Plus au sud, ce sont les croisières sur le lac Champlain qui se sont amorcées avec un retard de près d'un mois, avec les conséquences prévisibles là aussi.

Sur les berges du lac Champlain, dans la baie Missisquoi, le visiteur peine à voir l'eau sous l'épaisse et odorante couverture d'algues bleu vert. «Présentement, la baignade est interdite, explique l'inspecteur municipal de Saint-Armand, Luc Marchesseault. Chaque année, nous avons quelques semaines comme ça, mais cette année, c'est plus tôt que d'habitude. Nous croyons que c'est à cause d'un apport de phosphore plus important à cause des inondations.»

Le pro-maire de Saint-Armand, Daniel Boucher, note toutefois que l'inondation est devenue elle-même un attrait touristique. «Il y a eu passablement de curieux. À un moment donné, il a fallu fermer la route pour empêcher les gens de venir.»

Cette affluence a même été bénéfique pour certains. «Il y a eu du monde qui sont venus dans le coin, des curieux, malheureusement», raconte Isabelle Charlebois, propriétaire du Bistro 8e Ciel, sur le quai de Saint-Armand, dont la maison située tout juste derrière l'établissement, a été inondée.

Et bien qu'elle ait dû déménager à trois reprises durant le sinistre, elle a tenu le fort. «Ç'a été, je crois, une meilleure année que les autres années. Ça n'a pas nui du tout, au contraire; il y a eu les pompiers, la sécurité publique, tout le monde qui venait manger», explique-t-elle, tout en déplorant les impacts sur de nombreux propriétaires de résidences secondaires dans le secteur, particulièrement à Venise-en-Québec, de l'autre côté de la baie Missisquoi.
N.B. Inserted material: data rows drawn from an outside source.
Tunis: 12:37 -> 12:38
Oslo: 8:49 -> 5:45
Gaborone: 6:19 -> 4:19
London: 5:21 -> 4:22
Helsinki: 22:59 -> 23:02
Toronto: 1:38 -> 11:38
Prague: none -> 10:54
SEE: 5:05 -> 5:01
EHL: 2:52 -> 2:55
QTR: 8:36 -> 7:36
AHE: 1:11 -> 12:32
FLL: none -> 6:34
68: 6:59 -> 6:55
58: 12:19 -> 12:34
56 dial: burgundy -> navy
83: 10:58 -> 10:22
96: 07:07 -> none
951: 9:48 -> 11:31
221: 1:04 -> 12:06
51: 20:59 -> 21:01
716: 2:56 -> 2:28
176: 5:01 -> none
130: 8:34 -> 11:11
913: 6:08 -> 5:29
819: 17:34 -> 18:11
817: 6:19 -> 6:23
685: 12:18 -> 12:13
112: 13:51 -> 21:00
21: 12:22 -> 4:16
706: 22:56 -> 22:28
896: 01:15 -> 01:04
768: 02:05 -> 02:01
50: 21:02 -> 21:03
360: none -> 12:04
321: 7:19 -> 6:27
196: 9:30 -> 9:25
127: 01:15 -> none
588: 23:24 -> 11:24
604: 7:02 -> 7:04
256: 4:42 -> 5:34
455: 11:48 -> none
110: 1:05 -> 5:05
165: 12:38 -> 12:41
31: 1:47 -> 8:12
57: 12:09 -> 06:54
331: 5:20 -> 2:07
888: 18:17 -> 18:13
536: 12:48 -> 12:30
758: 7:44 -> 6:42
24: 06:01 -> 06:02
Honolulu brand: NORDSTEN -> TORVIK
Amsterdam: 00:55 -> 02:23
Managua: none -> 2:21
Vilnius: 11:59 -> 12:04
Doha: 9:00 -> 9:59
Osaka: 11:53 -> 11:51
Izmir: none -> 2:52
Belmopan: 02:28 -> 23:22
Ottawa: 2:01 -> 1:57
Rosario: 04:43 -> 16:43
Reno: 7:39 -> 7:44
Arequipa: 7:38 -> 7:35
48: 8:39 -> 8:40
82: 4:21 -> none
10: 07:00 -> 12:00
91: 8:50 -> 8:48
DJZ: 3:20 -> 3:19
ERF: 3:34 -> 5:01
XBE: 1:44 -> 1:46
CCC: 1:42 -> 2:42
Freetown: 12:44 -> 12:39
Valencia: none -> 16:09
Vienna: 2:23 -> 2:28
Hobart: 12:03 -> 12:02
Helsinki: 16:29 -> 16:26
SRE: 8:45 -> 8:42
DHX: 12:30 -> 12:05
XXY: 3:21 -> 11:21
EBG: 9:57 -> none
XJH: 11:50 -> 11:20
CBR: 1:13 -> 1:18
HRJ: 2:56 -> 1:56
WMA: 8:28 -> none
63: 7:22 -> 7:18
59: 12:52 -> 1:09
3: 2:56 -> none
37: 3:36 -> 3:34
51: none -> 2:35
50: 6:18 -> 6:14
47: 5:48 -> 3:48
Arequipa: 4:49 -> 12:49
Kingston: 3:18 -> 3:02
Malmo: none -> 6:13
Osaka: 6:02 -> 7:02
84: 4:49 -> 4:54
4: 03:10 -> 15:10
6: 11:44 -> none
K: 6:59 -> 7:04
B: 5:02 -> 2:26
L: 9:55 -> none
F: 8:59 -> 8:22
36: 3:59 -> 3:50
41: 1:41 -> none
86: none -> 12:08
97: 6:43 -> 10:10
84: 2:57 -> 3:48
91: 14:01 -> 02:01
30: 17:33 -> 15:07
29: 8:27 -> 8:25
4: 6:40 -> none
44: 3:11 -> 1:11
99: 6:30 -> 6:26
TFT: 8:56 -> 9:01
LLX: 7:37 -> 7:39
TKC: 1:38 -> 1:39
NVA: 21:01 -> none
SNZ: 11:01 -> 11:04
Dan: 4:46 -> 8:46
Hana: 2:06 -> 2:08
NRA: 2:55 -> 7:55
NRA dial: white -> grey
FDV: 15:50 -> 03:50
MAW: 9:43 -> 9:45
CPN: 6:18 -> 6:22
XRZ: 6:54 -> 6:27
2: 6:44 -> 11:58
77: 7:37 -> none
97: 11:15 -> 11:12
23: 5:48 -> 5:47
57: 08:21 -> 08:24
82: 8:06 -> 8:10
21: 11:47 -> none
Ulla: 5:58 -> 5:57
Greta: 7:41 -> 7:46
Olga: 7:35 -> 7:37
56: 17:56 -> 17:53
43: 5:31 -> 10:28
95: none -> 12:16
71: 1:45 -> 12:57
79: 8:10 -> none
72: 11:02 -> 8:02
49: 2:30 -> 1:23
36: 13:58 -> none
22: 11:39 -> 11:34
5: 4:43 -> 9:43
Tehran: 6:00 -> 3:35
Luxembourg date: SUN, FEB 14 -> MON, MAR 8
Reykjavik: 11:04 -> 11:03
Il n'y a pas que le tourisme qui ait été affecté, indique Michel Fecteau, président de SOS Richelieu. «Je parle à des pharmaciens, qui me disent qu'ils ne vendent que les produits de base. Les extras, les parfums, le chocolat, les petits luxes, c'est tombé complètement à plat.» Les ventes du concessionnaire automobile où lui-même il travaille sont, elles, fortement en baisse.

Personne ne sera surpris, par ailleurs, que les propriétés au bord de l'eau aient perdu tout leur lustre.

«Les agents immobiliers ont perdu beaucoup de ventes sur le bord de l'eau, c'est évident, rapporte le maire de Saint-Jean-sur-Richelieu, Gilles Dolbec. Mais les gens oublient vite. À un certain moment, il y en aura pour acheter. Mais c'est certain que la valeur moyenne des maisons va baisser et les ventes sur le bord de l'eau, pour cette année, les agents d'immeubles doivent oublier cela.»

Le maire Dolbec ajoute que les commerces du centre-ville ont davantage souffert de la médiatisation que de l'inondation. «Il y a encore des gens qui appellent pour savoir si c'est sécuritaire de venir! Nos commerces n'ont pas été touchés par l'inondation. Mais ils ont été touchés parce que la population pensait que la municipalité était inondée au complet.»

Tous constatent que l'activité économique et touristique revient tranquillement à la normale et Michel Fecteau dit espérer un tournant avec la réintégration des sinistrés. «J'espère que le vieil adage qui dit que quand la construction marche, tout marche va être vrai parce que de la construction, il va y en avoir!»